Reaction‑profile diagram (hand‑drawn style)
Eₐ
^ ΔH
| |
| |
| |
Reactants |________________| Transition state
| |
| |
| |
|________________| Products
Key:
- Vertical distance from reactants to products = ΔH.
- Peak above reactants = activation energy (Eₐ).
- ΔH < 0 → products lower than reactants (exothermic).

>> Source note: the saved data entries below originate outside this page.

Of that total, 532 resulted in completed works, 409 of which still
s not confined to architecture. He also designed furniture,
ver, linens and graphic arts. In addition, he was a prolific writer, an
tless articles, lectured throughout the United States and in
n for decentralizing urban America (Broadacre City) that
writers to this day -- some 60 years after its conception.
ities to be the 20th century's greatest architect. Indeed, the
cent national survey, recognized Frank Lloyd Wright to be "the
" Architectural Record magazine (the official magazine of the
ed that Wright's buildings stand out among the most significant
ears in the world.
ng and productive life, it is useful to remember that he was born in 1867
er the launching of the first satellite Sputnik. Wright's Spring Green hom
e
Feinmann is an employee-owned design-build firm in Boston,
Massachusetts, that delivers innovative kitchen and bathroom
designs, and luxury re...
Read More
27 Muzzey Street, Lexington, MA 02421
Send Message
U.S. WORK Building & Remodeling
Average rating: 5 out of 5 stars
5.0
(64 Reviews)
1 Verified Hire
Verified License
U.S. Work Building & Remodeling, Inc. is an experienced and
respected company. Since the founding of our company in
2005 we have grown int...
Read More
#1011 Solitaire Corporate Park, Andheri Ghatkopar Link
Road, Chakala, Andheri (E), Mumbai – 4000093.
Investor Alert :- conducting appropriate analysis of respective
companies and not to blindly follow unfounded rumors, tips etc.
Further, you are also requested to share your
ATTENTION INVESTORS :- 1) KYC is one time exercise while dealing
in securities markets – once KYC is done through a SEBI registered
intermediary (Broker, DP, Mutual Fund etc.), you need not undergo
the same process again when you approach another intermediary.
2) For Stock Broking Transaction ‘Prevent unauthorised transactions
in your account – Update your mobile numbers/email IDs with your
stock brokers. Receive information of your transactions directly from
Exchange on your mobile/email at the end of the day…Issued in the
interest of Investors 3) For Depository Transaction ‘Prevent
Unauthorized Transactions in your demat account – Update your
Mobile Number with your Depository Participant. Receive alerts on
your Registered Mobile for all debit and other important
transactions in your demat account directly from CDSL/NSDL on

- ΔH > 0 → products higher than reactants (endothermic).
Worked examples
Example 1 – Exothermic: combustion of methane
\[
\mathrm{CH_4(g) + 2\,O_2(g) \rightarrow CO_2(g) + 2\,H_2O(g)}
\]
| Bonds broken |
|---|
| 4 C–H | 4 × 413 = 1652 kJ |
| 2 O=O | 2 × 498 = 996 kJ |
| Σ broken | 2648 kJ |
| Bonds formed |
|---|
| 2 C=O (in CO₂) | 2 × 799 = 1598 kJ |
| 4 O–H (in 2 H₂O) | 4 × 463 = 1852 kJ |
| Σ formed | 3450 kJ |
ΔH = 2648 − 3450 = −802 kJ per mole of CH₄.

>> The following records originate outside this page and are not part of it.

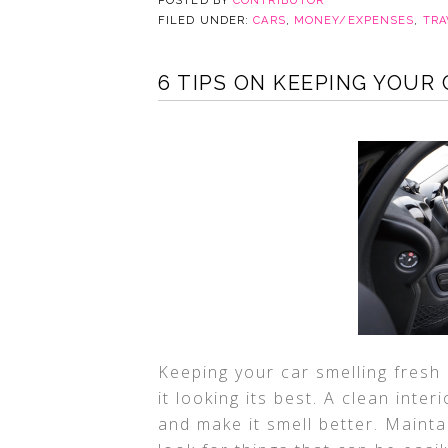
POSTED BY
CONTRIBUTOR
FILED UNDER:
CARS
,
MONEY/EXPENSES
,
TRA
6 TIPS ON KEEPING YOUR
Keeping your car smelling fresh
it looking its best. A clean inter
and make it smell better. Mainta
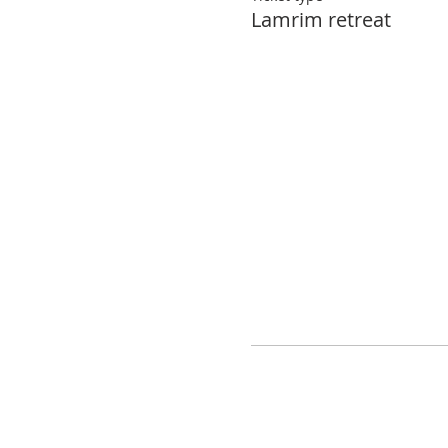
Lamrim retreat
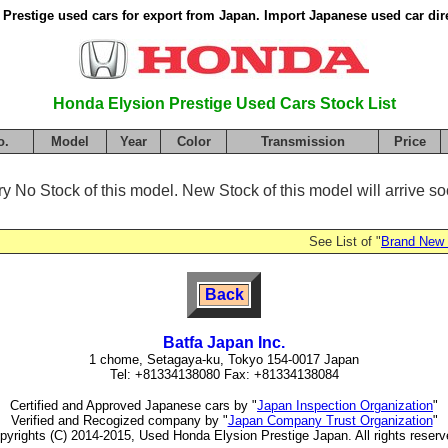
Prestige used cars for export from Japan. Import Japanese used car dir
Honda Elysion Prestige Used Cars Stock List
o.
Model
Year
Color
Transmission
Price
ry No Stock of this model. New Stock of this model will arrive soo
See List of "
Brand New
Back
Batfa Japan Inc.
1 chome, Setagaya-ku, Tokyo 154-0017 Japan
Tel: +81334138080 Fax: +81334138084
Certified and Approved Japanese cars by "
Japan Inspection Organization
"
Verified and Recogized company by "
Japan Company Trust Organization
"
pyrights (C) 2014-2015, Used Honda Elysion Prestige Japan. All rights reserv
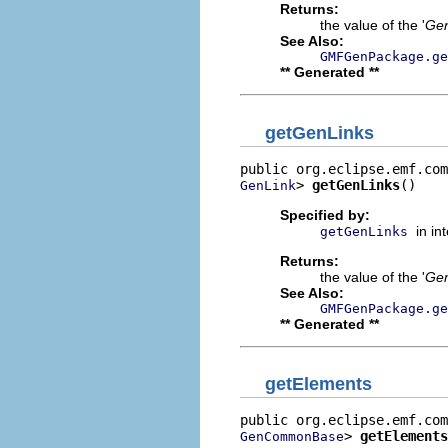
Returns:
the value of the '
Ge
See Also:
GMFGenPackage.ge
** Generated **
getGenLinks
> 
getGenLinks
()
GenLink
Specified by:
in in
getGenLinks
Returns:
the value of the '
Gen
See Also:
GMFGenPackage.ge
** Generated **
getElements
> 
getElements
GenCommonBase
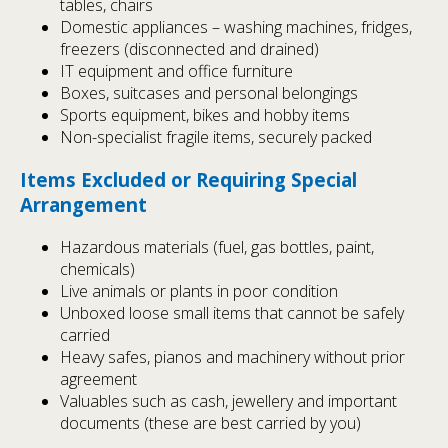
tables, chairs
Domestic appliances – washing machines, fridges,
freezers (disconnected and drained)
IT equipment and office furniture
Boxes, suitcases and personal belongings
Sports equipment, bikes and hobby items
Non-specialist fragile items, securely packed
Items Excluded or Requiring Special
Arrangement
Hazardous materials (fuel, gas bottles, paint,
chemicals)
Live animals or plants in poor condition
Unboxed loose small items that cannot be safely
carried
Heavy safes, pianos and machinery without prior
agreement
Valuables such as cash, jewellery and important
documents (these are best carried by you)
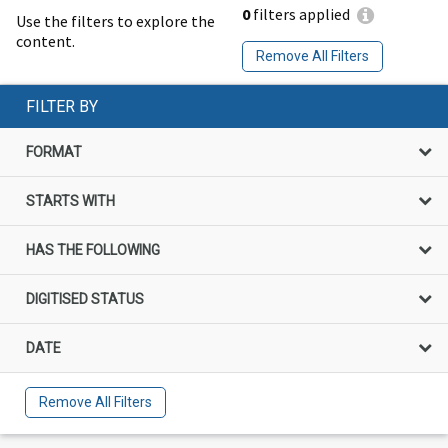
0
filters applied
Use the filters to explore the
content.
Remove All Filters
FILTER BY
FORMAT
STARTS WITH
HAS THE FOLLOWING
DIGITISED STATUS
DATE
Remove All Filters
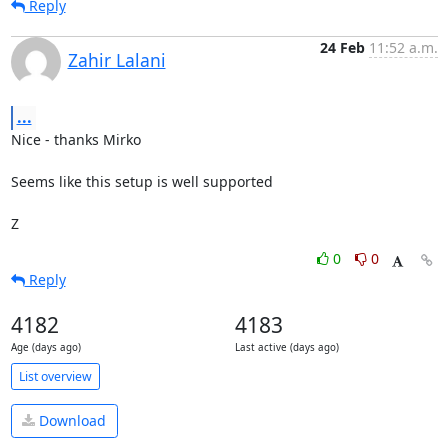
Reply
24 Feb
11:52 a.m.
Zahir Lalani
...
Nice - thanks Mirko

Seems like this setup is well supported

Z
0
0
Reply
4182
4183
Age (days ago)
Last active (days ago)
List overview
Download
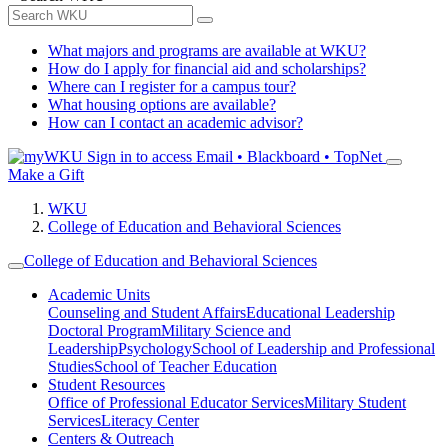
What majors and programs are available at WKU?
How do I apply for financial aid and scholarships?
Where can I register for a campus tour?
What housing options are available?
How can I contact an academic advisor?
Sign in to access
Email • Blackboard • TopNet
Make a Gift
WKU
College of Education and Behavioral Sciences
College of Education and Behavioral Sciences
Academic Units
Counseling and Student Affairs
Educational Leadership
Doctoral Program
Military Science and
Leadership
Psychology
School of Leadership and Professional
Studies
School of Teacher Education
Student Resources
Office of Professional Educator Services
Military Student
Services
Literacy Center
Centers & Outreach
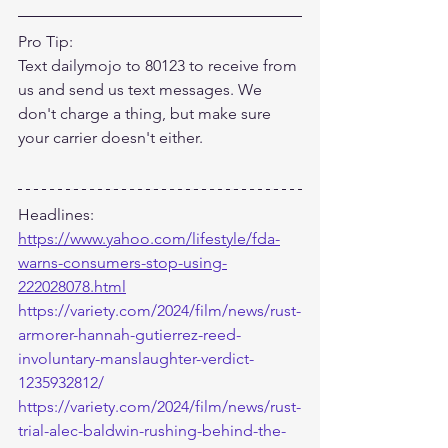
Pro Tip:
Text dailymojo to 80123 to receive from 
us and send us text messages. We 
don't charge a thing, but make sure 
your carrier doesn't either.
Headlines:
https://www.yahoo.com/lifestyle/fda-
warns-consumers-stop-using-
222028078.html
https://variety.com/2024/film/news/rust-
armorer-hannah-gutierrez-reed-
involuntary-manslaughter-verdict-
1235932812/
https://variety.com/2024/film/news/rust-
trial-alec-baldwin-rushing-behind-the-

Negative sign ⇒ the reaction releases 802 kJ (exothermic).
Example 2 – Endothermic: thermal decomposition of calcium carbonate
\[
\mathrm{CaCO_3(s) \;\xrightarrow{\Delta}\; CaO(s) + CO_2(g)}
\]
Only the gaseous CO₂ requires bond‑energy data; the solid lattice contribution is supplied as a correction (ΔHlattice = +178 kJ mol⁻¹).
| Bonds broken (in CO₃²⁻) |
|---|
| 1 C=O | 1 × 799 = 799 kJ |
| 2 C–O | 2 × 358 = 716 kJ |
| Σ broken | 1515 kJ |
| Bonds formed (in CO₂) |
|---|
| 2 C=O | 2 × 799 = 1598 kJ |
| Σ formed | 1598 kJ |
Bond‑energy part: ΔHbond = 1515 − 1598 = −83 kJ.
Overall ΔH: ΔH = ΔHbond + ΔHlattice = (−83 kJ) + (+178 kJ) = +95 kJ.
Positive sign ⇒ the decomposition absorbs heat (endothermic).
Practice questions
-
Calculate ΔH for:
\[
\mathrm{H_2(g) + Cl_2(g) \rightarrow 2\,HCl(g)}
\]
Given: H–H = 436 kJ mol⁻¹, Cl–Cl = 242 kJ mol⁻¹, H–Cl = 432 kJ mol⁻¹.
-
Determine the sign of ΔH and its magnitude for:
\[
\mathrm{N_2(g) + O_2(g) \rightarrow 2\,NO(g)}
\]
Bond energies: N≡N = 945 kJ mol⁻¹, O=O = 498 kJ mol⁻¹, N=O = 607 kJ mol⁻¹.
-
What is the enthalpy change per gram of CH₄ for the combustion reaction above?
Use the ΔH = −802 kJ obtained in Example 1. (Molar mass of CH₄ = 16.04 g mol⁻¹.)
-
Explain why bond‑energy calculations give only an approximate value for ΔH.
Common mistakes to avoid
- Forgetting to multiply a bond‑energy value by the correct number of identical bonds.
- Using bond energies for the wrong physical state – the table values apply only to gases.
- Mixing up the sign convention – the energy released on forming bonds must be **subtracted** from the energy required to break bonds.
- Neglecting phase‑change corrections when a reactant or product is a liquid or solid.
- Omitting the lattice‑energy or sublimation‑energy term for ionic solids (e.g., CaCO₃, NaCl).
Summary
- ΔH = Hproducts − Hreactants. A negative ΔH means the reaction is exothermic; a positive ΔH means it is endothermic.
- Bond‑energy method:
- List every bond broken → Σbroken (energy absorbed).
- List every bond formed → Σformed (energy released).
- ΔH = Σbroken − Σformed.
- All bond‑energy values are for gaseous molecules; add ΔHfus, ΔHvap or lattice‑energy corrections when solids or liquids are involved.
- Use the calculated ΔH together with the activation‑energy concept to sketch and interpret reaction‑profile diagrams.